Kurz zu mir: Ich bin totaler Anfänger und werde mir eine Karte vom Karlsruher Angelverein kaufen. Sollte zufällig jemand aus der Nähe Lust haben, mir ein paar Basics beizubringen wäre das super. Das Bierchen danach geht dann natürlich auf mich :m. (Währendessen scheint wohl verpöhnt zu sein?)

Mein Plan war, gemütlich mit der Pose anzufangen ohne konkreten Zielfisch, damit ich mich erstmal mit dem Material anfreunden kann und ein paar Erfolgserlebnisse habe . Irgendwann später würde ich dann gerne auf Barsche angeln, da ich diese Fische sehr schön finde und man sie "notfalls" auch mal essen könnte . Auch sollen sie wohl recht einfach zu fangen sein...? 

Naja und jetzt natürlich die obligatorische Frage: Welches Equipment brauche ich? Reicht eine Posenangel erstmal aus oder geht Barsch nur mit Spinnangeln? Zielgewässer sind erstmal nur die Seen und ruhige Altrheinarme/Alb. Der Rhein reizt mich nicht. 

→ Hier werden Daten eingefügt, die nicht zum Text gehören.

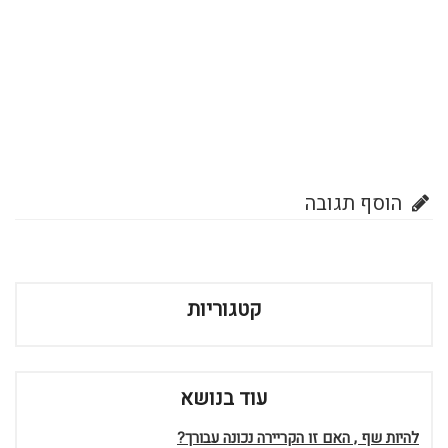
הוסף תגובה
קטגוריות
עוד בנושא
להיות שף , האם זו הקריירה נכונה עבורך?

Natürlich freue ich mich auch über alle anderen Tips und Ratschläge für einen Anfänger #6

Danke im Vorraus!


----------



## mittellandchannel (20. April 2016)

*AW: Als Anfänger auf Barsch?*

Ich bin schon einen Schritt weiter als du. Habe neulich meine Prüfung bestanden, bin Mitglied im Verein und habe schon einige Gewässer hier beangelt.

Die Wassertemperaturen steigen ja gerade, somit auch die Beißlaune der Fische.
Barsche sind gerade im Laichgeschäft und man findet so wohl schwerer. 

Bis auf eine Forelle konnte ich noch keinen Fisch überlisten... -.-

Als Ausrüstung würde ich mir 2 Angeln zulegen. 


Eine Rute zum Posen bzw Grundangeln
eine Spinnrute

Meine Spinnrute hat z.B. ein Wurfgewicht von 10-40 g, wobei ich mittlerweile eher dazu tendiere, eine noch leichtere mir zuzulegen. Meine Wobbler für Barsch und Forelle wiegen einfach so wenig....

Zu dem habe ich eine Forellenrute. Das aktive Sbirolino angeln macht nämlich echt Laune! Mit der Rute kann ich trotzdem auf Grund und mit Posen angeln 

Vermutlich kommt die Tage noch eine Feederrute hinzu, um mit Futterkörben zu  angeln.


----------



## Hänger06 (20. April 2016)

*AW: Als Anfänger auf Barsch?*

Hallo und herzlich willkommen im Bord.

Wie schon erwähnt eine Rute mit ca. 3,30cm und ca 30-40gr Wurfgewicht zum Posen7grundangeln.

eine Spinnangel ca 2,00m mit ca 20-25gr Wurfgewicht 

2 Rollen mit 2000-2500er Spulengröße. Kescher, Messer Maßband, Zange, Tasche oder Rucksack,evtl. Rutentasche , Boxen ect. .

Solltest du bis zum 30.04. deine Prüfung bestanden haben, schau mal bei Askari vorbei die bieten eine tolle Rabattaktion an so wie ein 15€ Gutschein zur bestandener Prüfung.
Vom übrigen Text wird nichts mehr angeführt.